Pterosaur (Azhdarchoidea) --->
A Dromaeosaurid subgroup* -->
An Enantiornithes shorebird subgroup --> Primitive shorebird (eg. Graculavus) --> Modern shorebirds - eg. plovers, oystercatchers, sandpipers (Charadriiformes/Charadrii)


Pterosaur (
Dsungaripteridae) ->
A Dromaeosaurid subgroup* -->
An Enantiornithes landbird subgroup -->
Primitive Landbird -->
Modern landbird

* Possibilities include: Microraptorinae (eg. Microraptor) and Unenlagiinae (eg. Rahonavis) 


  1. http://en.wikipedia.org/wiki/Grebe
    "The feet [of grebes] are always large, with broad lobes on the toes and small webs connecting the front three toes. The hind toe also has a small lobe. Recent experimental work has shown that these lobes work like the hydrofoil blades of a propeller.[1] Curiously, the same mechanism apparently evolved independently in the extinct Cretaceous-age Hesperornithiformes, which are totally unrelated birds".

    I am suggesting that the relationship is homologous, not analogous (not convergent)

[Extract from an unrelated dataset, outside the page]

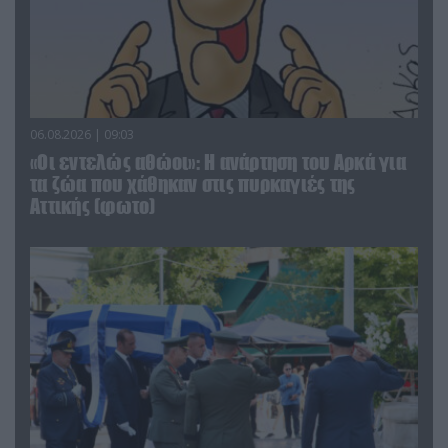
06.08.2026 | 09:03
«Οι εντελώς αθώοι»: Η ανάρτηση του Αρκά για
τα ζώα που χάθηκαν στις πυρκαγιές της
Αττικής (φωτο)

  2. http://en.wikipedia.org/wiki/Hesperornithes
    The beak was long, probably hooked at the tip,[verification needed] and bore a series of simple, sharp teeth which were set into a longitudinal groove. These probably helped to seize fish, as does the serrated beak of mergansers today; unlike the reptilian teeth of other toothed birds, those of the hesperornithids were unique.[2] Given that teeth are induced by a rather simple genetic mechanism,[3] it is even possible that these birds re-evolved them and that some ancestors of the hesperornithids were toothless.

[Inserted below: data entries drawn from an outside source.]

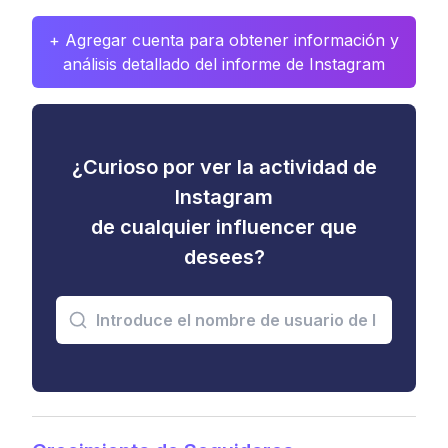
+ Agregar cuenta para obtener información y
análisis detallado del informe de Instagram
¿Curioso por ver la actividad de
Instagram
de cualquier influencer que
desees?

  3. http://en.wikipedia.org/wiki/Hesperornithes
    Whereas Hesperornis had probably lobes of skin on its toes similar to the grebes of today, the toes of Baptornis could not rotate (necessary in lobed feet to reduce drag) and thus were more likely webbed, as in loons. The dense bones of these birds decreased their buoyancy, making diving easier.[1]

  4. Underwater birds:
    Loon (notice web feet):

    Grebe (notice lobe feet)

  5. Diving birds:
    Diving birds are birds which plunge into water to catch fish or other food. They may enter the water from flight, as does the brown pelican (Pelecanus occidentalis), or they may dive from the surface of the water. More than likely they evolved from birds already adapted for swimming that were equipped with such adaptations as lobed [eg. Hesperornithidae] or webbed feet [eg. Baptornithidae] for propulsion.

    Foot-propelled diving birds

    Some diving birds - for example, the extinct Hesperornithes of the Cretaceous Period - propelled themselves with their feet. They were large, streamlined, flightless birds with teeth for grasping slippery prey. Today, Cormorants (family Phalacrocoracidae), Loons (Gaviidae), and Grebes (Podicipedidae) are the major groups of foot propelled diving birds.

    Wing-propelled diving birds

    Other diving birds are wing - propelled, most notably the Penguins (Sphenisciformes), Dippers (Cinclus) and Auks (Alcidae).

  6. http://en.wikipedia.org/wiki/Hesperornithes
    "These similarities, however, as the more recently determined fact that the osteons of their bones - at least in Hesperornis - were arranged in a pattern similar to that in Neognathae,[6] are today considered to be due to convergent evolution".[7]

    The similarities are due to homology, not convergence.